Some of the world is. China is, despite secondary outbreaks. Singapore numbers are expanding significantly. More concerned that the resilience of this virus is greater than expected. It's not a waltz, kind of tango. Start. Step back. On the economic side, those hit earliest, dealt with real crackdowns are now picking up. The numbers in Europe have plateaued and are going down. Today in New York City, hospitalizations for the first time, total number from coronavirus, going down. Not just new hospitalizations, total hospitalizations. Our health care system - not going to get overwhelmed. What a relief. It makes me feel better about second tier cities in the US. We're not anywhere close to a peak in the developing markets, poorer parts of the world. They will need a lot of economic support, a tremendous amount of testing that they don't have. It's going to be many months before they're through it. It's going to impact a lot of people.


What's the potential the world faces a global economic crisis worse than The Great Depression?

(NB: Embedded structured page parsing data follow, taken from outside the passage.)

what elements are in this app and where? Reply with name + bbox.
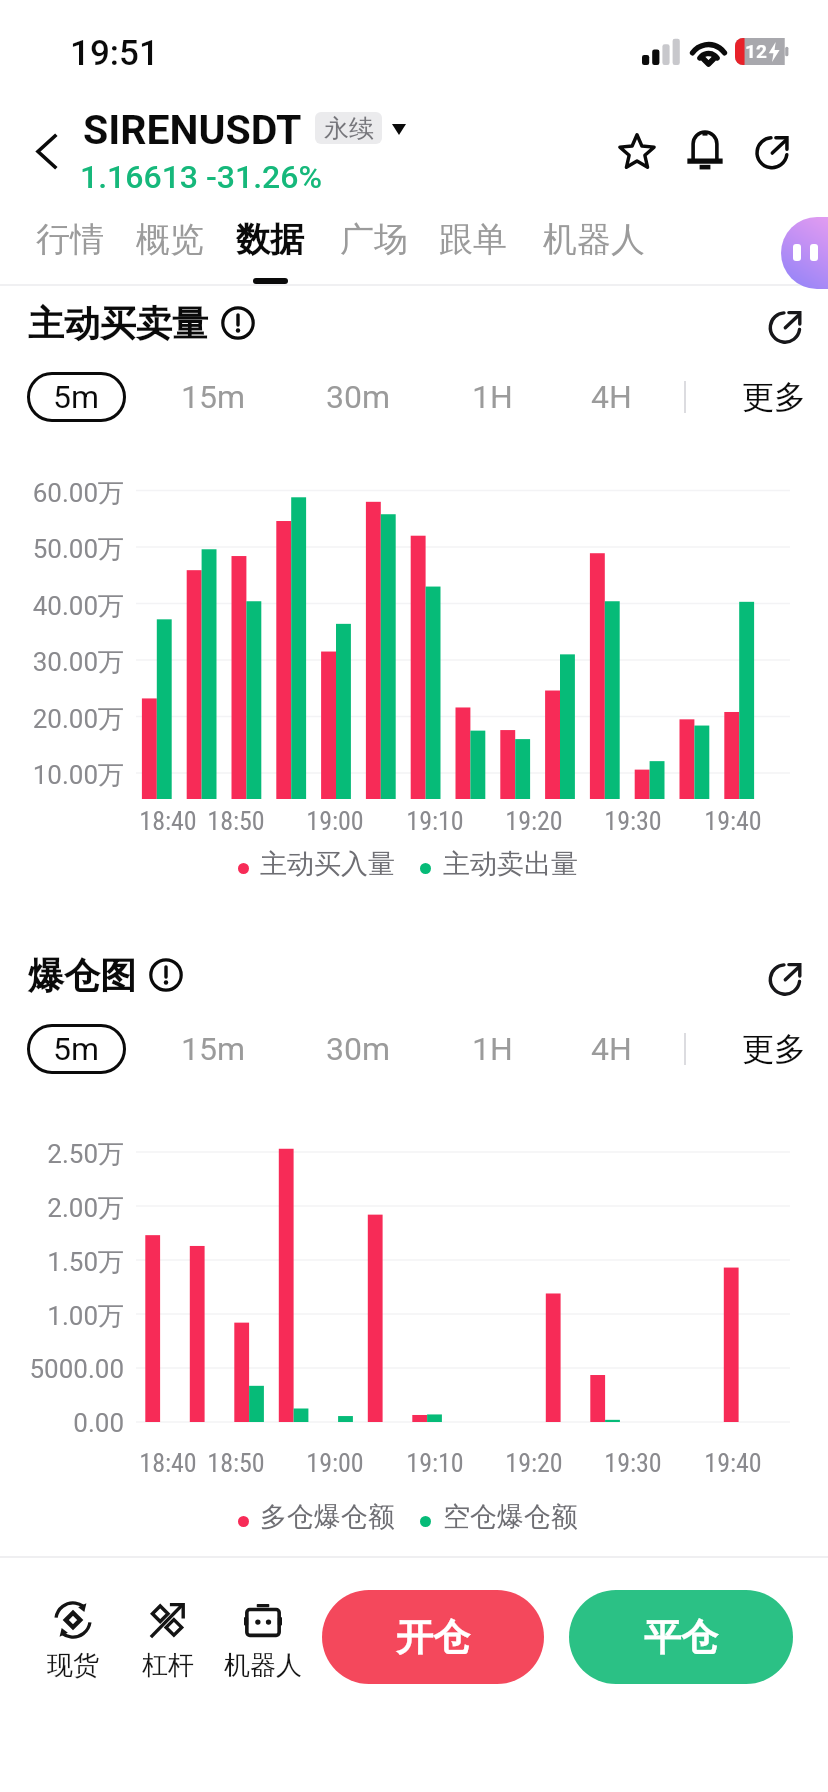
staticText: 更多 xyxy=(742,377,806,417)
button[interactable]: 行情 xyxy=(22,206,118,284)
button[interactable]: 机器人 xyxy=(207,1601,319,1681)
staticText: 30m xyxy=(326,1030,391,1068)
staticText: 机器人 xyxy=(224,1649,302,1681)
button[interactable]: 概览 xyxy=(124,206,216,284)
staticText: 1.00万 xyxy=(4,1300,124,1333)
button[interactable]: 广场 xyxy=(325,206,423,284)
staticText: 10.00万 xyxy=(4,759,124,792)
staticText: 机器人 xyxy=(543,218,645,261)
button[interactable]: 跟单 xyxy=(423,206,523,284)
staticText: 30.00万 xyxy=(4,646,124,679)
button[interactable]: 平仓 xyxy=(569,1590,793,1684)
staticText: 18:40 xyxy=(123,1448,213,1478)
staticText: 40.00万 xyxy=(4,590,124,623)
staticText: 杠杆 xyxy=(142,1649,194,1681)
button[interactable]: 更多 xyxy=(726,1024,828,1074)
button[interactable]: 机器人 xyxy=(528,206,660,284)
staticText: 50.00万 xyxy=(4,533,124,566)
staticText: 主动卖出量 xyxy=(443,847,578,881)
staticText: 19:30 xyxy=(588,806,678,836)
staticText: 概览 xyxy=(136,218,204,261)
staticText: 0.00 xyxy=(4,1408,124,1438)
staticText: 19:20 xyxy=(489,1448,579,1478)
button[interactable]: 杠杆 xyxy=(112,1601,224,1681)
button[interactable]: 4H xyxy=(572,372,650,422)
button[interactable]: 1H xyxy=(453,1024,531,1074)
button[interactable]: 5m xyxy=(27,372,126,422)
staticText: 行情 xyxy=(36,218,104,261)
staticText: 19:20 xyxy=(489,806,579,836)
staticText: 19:40 xyxy=(688,806,778,836)
staticText: 爆仓图 xyxy=(28,953,136,998)
staticText: 5m xyxy=(53,1030,100,1068)
staticText: 4H xyxy=(591,1030,632,1068)
staticText: 主动买入量 xyxy=(260,847,395,881)
staticText: 1H xyxy=(472,1030,513,1068)
staticText: 5000.00 xyxy=(4,1354,124,1384)
button[interactable]: 30m xyxy=(308,372,408,422)
staticText: 空仓爆仓额 xyxy=(443,1500,578,1534)
staticText: 现货 xyxy=(47,1649,99,1681)
button[interactable]: 15m xyxy=(163,1024,263,1074)
button[interactable]: Alerts xyxy=(676,123,734,181)
button[interactable]: 5m xyxy=(27,1024,126,1074)
staticText: 1.50万 xyxy=(4,1246,124,1279)
staticText: 1.16613 -31.26% xyxy=(80,158,323,196)
button[interactable]: Assistant xyxy=(781,217,828,289)
staticText: 主动买卖量 xyxy=(28,301,208,346)
staticText: 4H xyxy=(591,378,632,416)
button[interactable]: Open full chart xyxy=(759,953,811,1005)
staticText: 18:50 xyxy=(191,1448,281,1478)
button[interactable]: Open full chart xyxy=(759,301,811,353)
staticText: SIRENUSDT xyxy=(83,106,302,154)
button[interactable]: 30m xyxy=(308,1024,408,1074)
staticText: 19:00 xyxy=(290,806,380,836)
staticText: 5m xyxy=(53,378,100,416)
staticText: 2.50万 xyxy=(4,1138,124,1171)
staticText: 广场 xyxy=(340,218,408,261)
staticText: 更多 xyxy=(742,1029,806,1069)
button[interactable]: 爆仓图 xyxy=(28,952,183,998)
staticText: 15m xyxy=(181,1030,246,1068)
button[interactable]: 4H xyxy=(572,1024,650,1074)
staticText: 19:40 xyxy=(688,1448,778,1478)
staticText: 永续 xyxy=(324,113,374,144)
staticText: 19:10 xyxy=(390,806,480,836)
staticText: 2.00万 xyxy=(4,1192,124,1225)
button[interactable]: Favorite xyxy=(608,123,666,181)
button[interactable]: 开仓 xyxy=(322,1590,544,1684)
staticText: 开仓 xyxy=(396,1614,470,1661)
button[interactable]: 数据 xyxy=(217,206,323,284)
button[interactable]: Share xyxy=(743,123,801,181)
staticText: 多仓爆仓额 xyxy=(260,1500,395,1534)
staticText: 15m xyxy=(181,378,246,416)
staticText: 18:50 xyxy=(191,806,281,836)
staticText: 19:00 xyxy=(290,1448,380,1478)
staticText: 1H xyxy=(472,378,513,416)
button[interactable]: Back xyxy=(13,118,79,184)
staticText: 60.00万 xyxy=(4,477,124,510)
button[interactable]: 主动买卖量 xyxy=(28,300,255,346)
button[interactable]: 更多 xyxy=(726,372,828,422)
staticText: 12 xyxy=(745,40,767,62)
staticText: 平仓 xyxy=(644,1614,718,1661)
button[interactable]: 现货 xyxy=(17,1601,129,1681)
button[interactable]: 1H xyxy=(453,372,531,422)
staticText: 19:30 xyxy=(588,1448,678,1478)
staticText: 20.00万 xyxy=(4,703,124,736)
staticText: 跟单 xyxy=(439,218,507,261)
staticText: 19:51 xyxy=(70,33,159,74)
staticText: 30m xyxy=(326,378,391,416)
button[interactable]: 15m xyxy=(163,372,263,422)
staticText: 数据 xyxy=(236,218,304,261)
staticText: 18:40 xyxy=(123,806,213,836)
staticText: 19:10 xyxy=(390,1448,480,1478)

Pretty low, thankfully. But the numbers from the IMF today in their global outlook are the worst we've seen compared to banks or the World Bank. The more we learn, the worse the economic impact is. The more we learn, not necessarily the worse the health impact is. Those are two very different trajectories. We push down the curve, we can get numbers of people dying down. The more we push down the curve, the economic impact is greater. Challenges with restarting the economy are greater when you shut down absolutely everything. What we're seeing now from the IMF is a 3% contraction of the entire global economy in 2020. They expect a rebound in 2021. They have virtually no confidence in the 2021 figures. There's no upside. I've never seen that from an IMF outlook before. By far the worst economic crash since The Great Depression, much worse than the recession in 2008-2009, which had been the high watermark, post-Great Depression. That was a 0.1% contraction in 2009. We're looking at over 3%, potentially more downside. You can open the economy, but only incrementally. Even when you open it, people aren't consuming the way they used to. While the people dying are mostly not productive labor - in Italy, the average age is like 81, of folks that have died from this, the people you're taking out of the economy are productive labor. The jobs that aren't coming back, that's productive labor. Minimum this year and early next year 10% of the total labor force. The impact is going to be great. And that's before you see if major financial crises emanate from emerging markets. I'm worried about all of that.

Finally, what is with the showdown between Trump and state governors? Does Trump have "total" authority?

Of course he doesn't have total authority. That doesn't abdicate total responsibility. Trump says things in his press conferences, they're a waste of time. They continue to be aired by television and everyone says, "oh my God, Trump has said this stuff," but the reality is the American system is a federal system. Governors matter. School systems, sanitation engineers, managers, workers report to the governors. The fire brigade and police forces, the governors. When you shut down the economy, the governors are the ones saying, "we've got to shut it down." And when you reopen it, they say, "we're going to reopen it." Trump's president. If he wants to say, "I'm the one that's ultimately in charge, the buck stops here at my desk," he can say that. The reality is that the governors matter a lot more. The very good news is that most of the governors in the United States are capable, competent. Have empathy for their citizens. And they also have bureaucracies with expertise, they listen to those people. Not just New York and California, also Ohio and Massachusetts and Maryland. Republican governors, too, acting effectively. There have been a few, particularly Florida, as well as a couple of mostly rural states, that haven't had explosions of cases, that have not gotten with the program. They'll probably suffer more as a consequence. The majority of the country is being governed by capable folks, doesn't involve the White House. That's just fine.